Implicit Location-Caption Alignment via Complementary Masking for Weakly-Supervised Dense Video Captioning

Authors: Shiping Ge, Qiang Chen, Zhiwei Jiang, Yafeng Yin, Liu Qin, Ziyao Chen, Qing Gu

AAAI 2025 | Venue PDF | Archive PDF | Plain Text | LLM Run Details

Reproducibility Variable Result LLM Response
Research Type Experimental Extensive experiments on the public datasets demonstrate that our method outperforms existing weakly-supervised methods and achieves competitive results compared to fully-supervised methods. ... Extensive experiments conducted on the public datasets demonstrate the effectiveness of our method and each of its components. ... Table 1 presents a comparison of our proposed method with existing fully-supervised and weakly-supervised methods on the Activity Net Caption dataset. ... In this section, we conduct an ablation study to investigate the contribution of each component in our proposed method.
Researcher Affiliation Collaboration 1State Key Laboratory for Novel Software Technology, Nanjing University, Nanjing, China 2Tencent We Chat, Guangzhou, China EMAIL, EMAIL, EMAIL, EMAIL, EMAIL
Pseudocode No The paper describes the proposed method in text and through diagrams (Figure 2, Figure 3), but does not contain any explicit sections or figures labeled as 'Pseudocode' or 'Algorithm' with structured, code-like steps.
Open Source Code Yes Code https://github.com/Shiping Ge/ILCACM
Open Datasets Yes We evaluate our proposed method and baseline methods on the Activity Net Captions dataset. ... Besides, we also conduct experiments on Vi TT (Huang et al. 2020) and You Cook2 (Zhou, Xu, and Corso 2018), which are two DVC datasets and have never been used for the evaluation of WSDVC methods.
Dataset Splits Yes We evaluate our proposed method and baseline methods on the Activity Net Captions dataset. ... To make a fair comparison with previous methods, we use the evaluation tool provided by the 2018 Activity Net Captions Challenge, which measures the capability to localize and describe events.
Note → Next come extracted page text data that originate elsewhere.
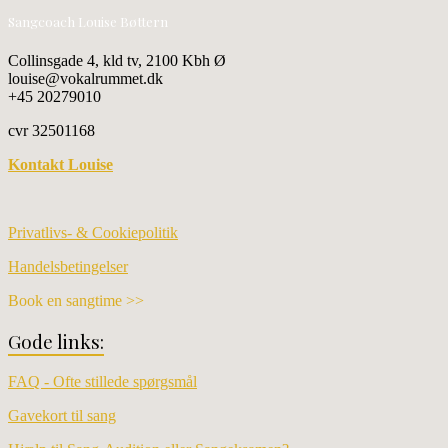
Sangcoach Louise Bøttern
Collinsgade 4, kld tv, 2100 Kbh Ø
louise@vokalrummet.dk
+45 20279010
cvr 32501168
Kontakt Louise
Privatlivs- & Cookiepolitik
Handelsbetingelser
Book en sangtime >>
Gode links:
FAQ - Ofte stillede spørgsmål
Gavekort til sang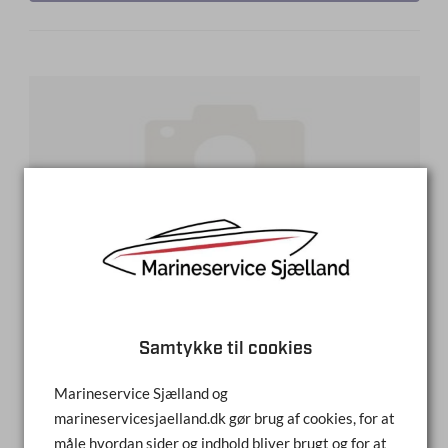
Samtykke til cookies
STÅL HÆNGSEL
Marineservice Sjælland og
marineservicesjaelland.dk gør brug af cookies, for at
FABRIKAT
måle hvordan sider og indhold bliver brugt og for at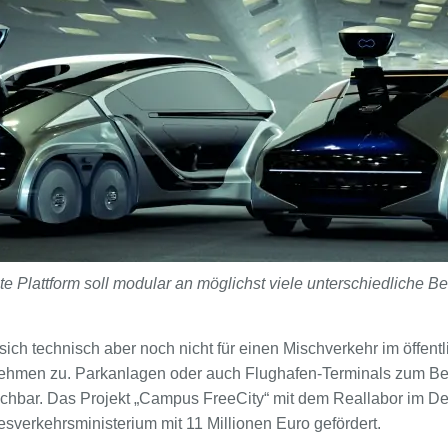
 Plattform soll modular an möglichst viele unterschiedliche B
sich technisch aber noch nicht für einen Mischverkehr im öffent
rnehmen zu. Parkanlagen oder auch Flughafen-Terminals zum Bei
schbar. Das Projekt „Campus FreeCity“ mit dem Reallabor im D
sverkehrsministerium mit 11 Millionen Euro gefördert.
Hardware Specification Yes We train the model for 10 epochs for the captioning stage and 10 epochs for the localizing stage on 8 Tesla V100 GPUs with a batch size of 8.
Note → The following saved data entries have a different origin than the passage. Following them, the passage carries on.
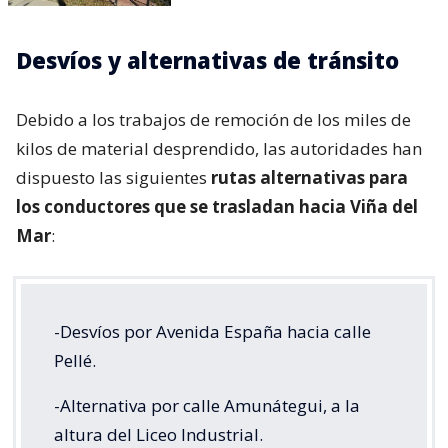
Desvíos y alternativas de tránsito
Debido a los trabajos de remoción de los miles de
kilos de material desprendido, las autoridades han
dispuesto las siguientes
rutas alternativas para
los conductores que se trasladan hacia Viña del
Mar
:
-Desvíos por Avenida España hacia calle
Pellé.
-Alternativa por calle Amunátegui, a la
altura del Liceo Industrial.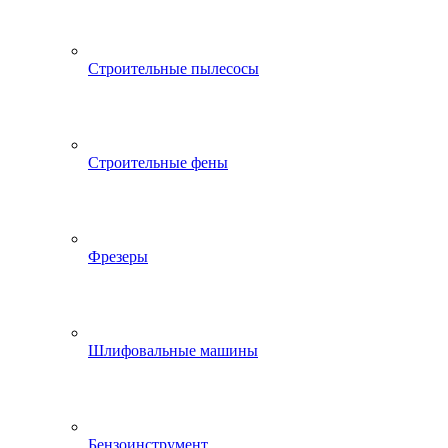
Строительные пылесосы
Строительные фены
Фрезеры
Шлифовальные машины
Бензоинструмент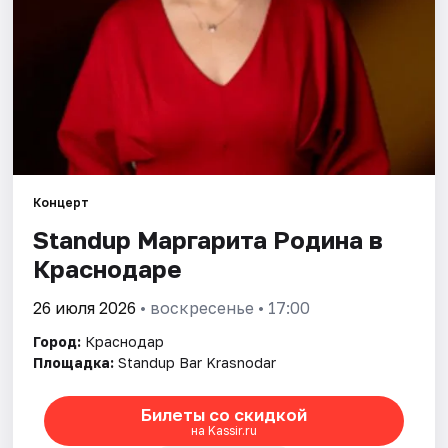
Города
Площадки
Артисты
Рейтинги
Концерт
Standup Маргарита Родина в
Краснодаре
26 июля 2026
• воскресенье • 17:00
Город:
Краснодар
Площадка:
Standup Bar Krasnodar
Билеты со скидкой
на Kassir.ru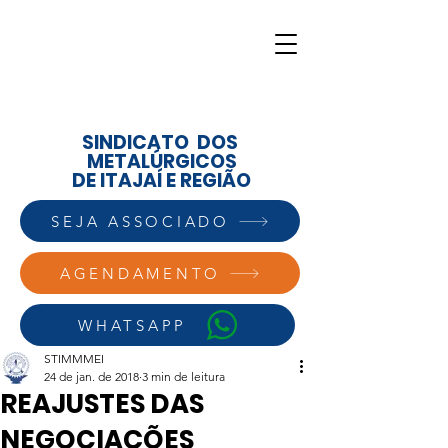
SINDICATO DOS
METALÚRGICOS
DE ITAJAÍ E REGIÃO
SEJA ASSOCIADO
AGENDAMENTO
WHATSAPP
STIMMMEI
24 de jan. de 2018
3 min de leitura
REAJUSTES DAS
NEGOCIAÇÕES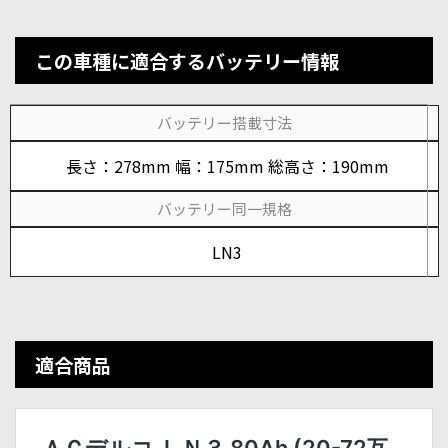
この車種に適合するバッテリー情報
バッテリー搭載寸法
長さ：278mm 幅：175mm 総高さ：190mm
バッテリー同一規格
LN3
適合商品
Software Dependencies No The paper mentions using the 'Distilled-GPT2 model' and the 'AdamW optimizer' but does not provide specific version numbers for these or other key software components, libraries, or frameworks (e.g., Python version, PyTorch version, etc.).
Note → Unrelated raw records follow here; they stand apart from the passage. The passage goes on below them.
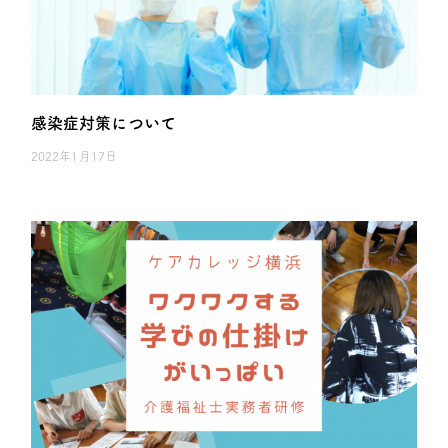
感染症対策について
2022年1月17日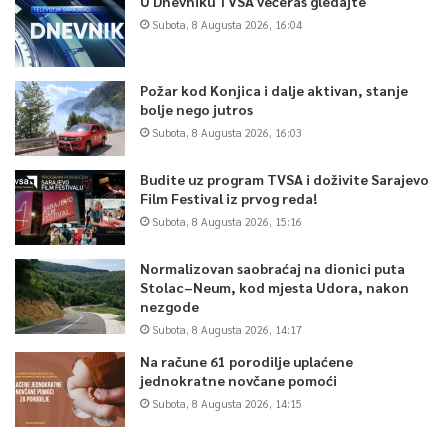
U Dnevniku TVSA večeras gledajte
Subota, 8 Augusta 2026, 16:04
Požar kod Konjica i dalje aktivan, stanje
bolje nego jutros
Subota, 8 Augusta 2026, 16:03
Budite uz program TVSA i doživite Sarajevo
Film Festival iz prvog reda!
Subota, 8 Augusta 2026, 15:16
Normalizovan saobraćaj na dionici puta
Stolac–Neum, kod mjesta Udora, nakon
nezgode
Subota, 8 Augusta 2026, 14:17
Na račune 61 porodilje uplaćene
jednokratne novčane pomoći
Subota, 8 Augusta 2026, 14:15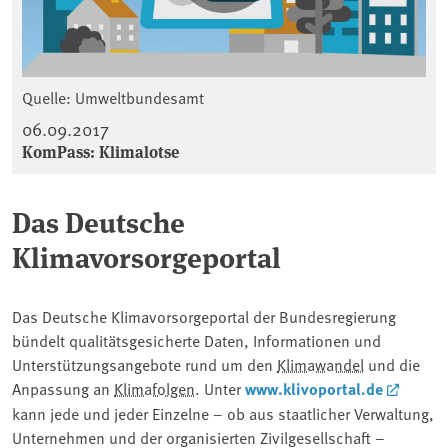
Quelle: Umweltbundesamt
06.09.2017
KomPass: Klimalotse
Das Deutsche
Klimavorsorgeportal
Das Deutsche Klimavorsorgeportal der Bundesregierung
bündelt qualitätsgesicherte Daten, Informationen und
Unterstützungsangebote rund um den
Klimawandel
und die
Anpassung an
Klimafolgen
. Unter
www.klivoportal.de
kann jede und jeder Einzelne – ob aus staatlicher Verwaltung,
Unternehmen und der organisierten Zivilgesellschaft –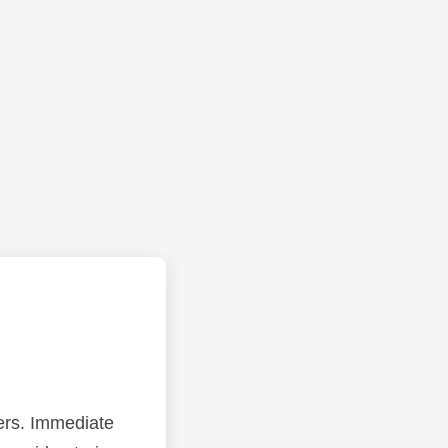
ers. Immediate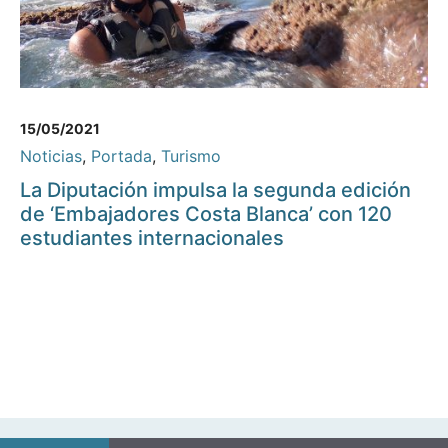
15/05/2021
Noticias
,
Portada
,
Turismo
La Diputación impulsa la segunda edición
de ‘Embajadores Costa Blanca’ con 120
estudiantes internacionales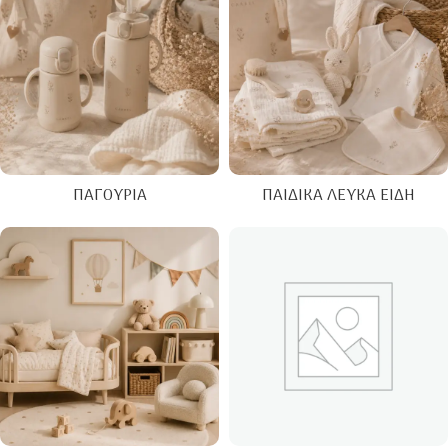
ΠΑΓΟΎΡΙΑ
ΠΑΙΔΙΚΆ ΛΕΥΚΆ ΕΊΔΗ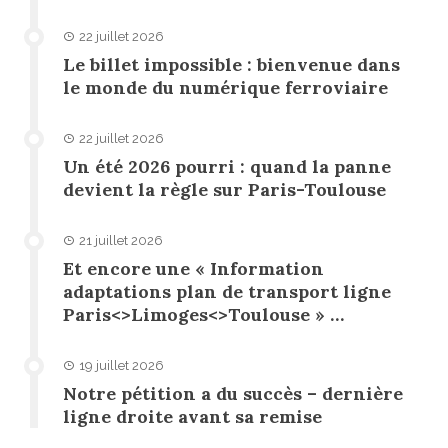
22 juillet 2026
Le billet impossible : bienvenue dans
le monde du numérique ferroviaire
22 juillet 2026
Un été 2026 pourri : quand la panne
devient la règle sur Paris-Toulouse
21 juillet 2026
Et encore une « Information
adaptations plan de transport ligne
Paris<>Limoges<>Toulouse » …
19 juillet 2026
Notre pétition a du succès – dernière
ligne droite avant sa remise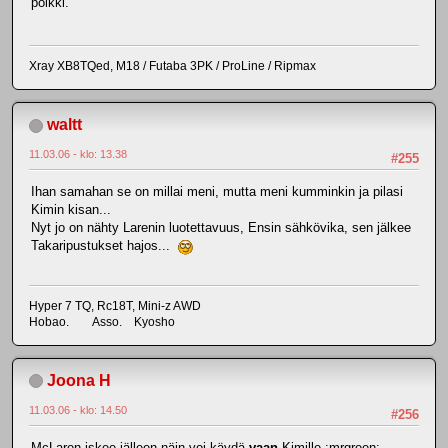
poikki.
Xray XB8TQed, M18 / Futaba 3PK / ProLine / Ripmax
waltt
11.03.06 - klo: 13.38
#255
Ihan samahan se on millai meni, mutta meni kumminkin ja pilasi
Kimin kisan...
Nyt jo on nähty Larenin luotettavuus, Ensin sähkövika, sen jälkee
Takaripustukset hajos...
Hyper 7 TQ, Rc18T, Mini-z AWD
Hobao. Asso. Kyosho
Joona H
11.03.06 - klo: 14.50
#256
McLaren iskee jälleen,näin voi käydä
vaan
Kimille :mrgreen:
Experiment Setup Yes We set the number of transformer blocks in the video-level temporal encoder and cross-modal localizer to 6 and 1, respectively. The number of attention heads, dimension of hidden states, and feed-forward layers are set to 12, 768, and 2, 048 in all transformer blocks, respectively. We utilize the Distilled-GPT2 model for the construction of our caption decoder model. For the training of the model, we adopt the Adam W (Loshchilov and Hutter 2017) optimizer with an initial learning rate of 1e-4 with a warmup rate of 0.1. We train the model for 10 epochs for the captioning stage and 10 epochs for the localizing stage on 8 Tesla V100 GPUs with a batch size of 8.